Northern Virginia’s congressional delegation has united with local elected officials, first in questioning the transfers to the Mark Center complex and then in pleading that they be delayed until road and intersections could be improved.
“This will be the sixth report showing that the Mark Center relocation will create intolerable traffic congestion,” said Rep. James P. Moran (D-Va.). “It’s a damning testament to the Army’s poor planning and the original sin of relocating a facility of this magnitude miles from Metro.”
With fewer than half of the transfers completed in September, the Virginia Department of Transportation found that traffic flow had been reduced to minimal acceptable standards, with morning backups on the Seminary Road exit ramps off Interstate 395, a major artery that carries commuters into Alexandria and the District.
The inspector general’s report is not the first to take issue with the Army’s calculations of the impact thousands of new drivers would have on one of the region’s most congested corridors, but coming from within the Pentagon, it may carry greater weight.
The Army’s written response was as blistering as the report itself, challenging every finding by the inspector general and rejecting each recommendation.
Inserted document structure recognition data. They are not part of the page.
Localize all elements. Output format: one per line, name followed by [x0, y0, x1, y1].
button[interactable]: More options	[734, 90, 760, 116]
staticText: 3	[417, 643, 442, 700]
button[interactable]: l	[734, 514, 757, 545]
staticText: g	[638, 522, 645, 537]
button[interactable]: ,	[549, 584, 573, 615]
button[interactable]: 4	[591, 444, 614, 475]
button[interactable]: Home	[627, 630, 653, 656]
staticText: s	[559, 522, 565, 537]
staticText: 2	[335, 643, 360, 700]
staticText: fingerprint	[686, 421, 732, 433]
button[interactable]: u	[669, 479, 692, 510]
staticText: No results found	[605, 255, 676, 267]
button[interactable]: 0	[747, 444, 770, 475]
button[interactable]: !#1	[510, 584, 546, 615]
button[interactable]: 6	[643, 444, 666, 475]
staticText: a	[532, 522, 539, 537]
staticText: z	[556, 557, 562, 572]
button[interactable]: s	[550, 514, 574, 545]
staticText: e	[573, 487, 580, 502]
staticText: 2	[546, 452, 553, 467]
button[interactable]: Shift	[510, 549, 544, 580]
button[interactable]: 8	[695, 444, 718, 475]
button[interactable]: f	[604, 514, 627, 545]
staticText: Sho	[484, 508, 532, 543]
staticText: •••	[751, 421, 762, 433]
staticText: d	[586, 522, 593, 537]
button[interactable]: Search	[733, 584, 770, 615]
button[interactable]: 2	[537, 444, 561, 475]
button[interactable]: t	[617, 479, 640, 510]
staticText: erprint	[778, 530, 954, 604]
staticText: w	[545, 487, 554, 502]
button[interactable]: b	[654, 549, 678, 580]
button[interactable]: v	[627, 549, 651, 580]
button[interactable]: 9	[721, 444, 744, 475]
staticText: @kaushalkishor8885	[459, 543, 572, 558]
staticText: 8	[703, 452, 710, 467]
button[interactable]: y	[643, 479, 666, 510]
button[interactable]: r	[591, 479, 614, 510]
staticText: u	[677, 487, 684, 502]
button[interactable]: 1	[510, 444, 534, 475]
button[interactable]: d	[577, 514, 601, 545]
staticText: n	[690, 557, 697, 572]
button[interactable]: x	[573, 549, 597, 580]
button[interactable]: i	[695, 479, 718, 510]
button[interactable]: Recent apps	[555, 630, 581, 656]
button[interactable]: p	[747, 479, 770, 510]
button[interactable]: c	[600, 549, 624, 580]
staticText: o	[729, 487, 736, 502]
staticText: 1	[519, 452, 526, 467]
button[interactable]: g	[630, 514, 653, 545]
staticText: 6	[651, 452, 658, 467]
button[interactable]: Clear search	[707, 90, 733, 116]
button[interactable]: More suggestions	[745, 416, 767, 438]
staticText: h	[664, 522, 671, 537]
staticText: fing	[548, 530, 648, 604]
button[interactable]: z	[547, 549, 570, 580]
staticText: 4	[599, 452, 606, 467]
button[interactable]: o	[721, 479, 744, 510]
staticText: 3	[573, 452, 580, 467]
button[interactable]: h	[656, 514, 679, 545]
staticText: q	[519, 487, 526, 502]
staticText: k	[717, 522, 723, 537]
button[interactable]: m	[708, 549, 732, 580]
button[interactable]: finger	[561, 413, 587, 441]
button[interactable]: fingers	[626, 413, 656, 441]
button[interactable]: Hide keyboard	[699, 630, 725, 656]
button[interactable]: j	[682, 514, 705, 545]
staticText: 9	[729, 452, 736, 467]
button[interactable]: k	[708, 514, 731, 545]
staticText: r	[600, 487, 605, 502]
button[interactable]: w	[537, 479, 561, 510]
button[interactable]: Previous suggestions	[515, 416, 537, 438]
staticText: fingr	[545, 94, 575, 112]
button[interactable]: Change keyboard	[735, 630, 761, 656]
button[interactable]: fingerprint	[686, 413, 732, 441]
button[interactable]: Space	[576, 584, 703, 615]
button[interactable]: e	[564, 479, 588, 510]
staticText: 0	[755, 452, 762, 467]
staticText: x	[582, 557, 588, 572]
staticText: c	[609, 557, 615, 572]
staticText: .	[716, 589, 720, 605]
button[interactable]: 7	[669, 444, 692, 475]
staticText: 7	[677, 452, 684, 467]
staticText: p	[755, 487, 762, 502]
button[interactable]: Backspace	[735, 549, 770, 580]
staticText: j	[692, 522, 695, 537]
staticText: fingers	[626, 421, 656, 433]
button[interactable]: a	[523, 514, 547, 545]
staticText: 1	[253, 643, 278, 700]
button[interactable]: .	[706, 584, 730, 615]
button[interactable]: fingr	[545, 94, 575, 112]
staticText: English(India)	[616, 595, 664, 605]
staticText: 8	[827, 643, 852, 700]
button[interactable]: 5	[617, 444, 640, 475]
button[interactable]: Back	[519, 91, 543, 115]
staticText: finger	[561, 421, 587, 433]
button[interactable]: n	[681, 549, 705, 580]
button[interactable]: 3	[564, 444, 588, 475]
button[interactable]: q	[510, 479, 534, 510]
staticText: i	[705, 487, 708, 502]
The Army said it was cooperating with state and local officials, and providing more than $20 million for traffic improvements.
It said conducting a new traffic study — one that the inspector general said should use more “accurate, reliable” data than the Army’s last effort — would be a pointless exercise that would not “provide additional solutions to past or existing traffic issues.”
“What’s striking is how strongly worded the inspector general’s report is and how strongly the Army responded,” said Ron Kirby, transportation planning director for the Metropolitan Washington Council of Governments. “These are not close views or assessments. They appear to be poles apart.”
The Pentagon’s inspector general and the Army have jousted before over a 2008 transportation plan that the Army used to justify the transfers. In April, the inspector general said the Army “did not adequately address existing and projected peak hour volumes” in concluding they would have no significant impact on traffic.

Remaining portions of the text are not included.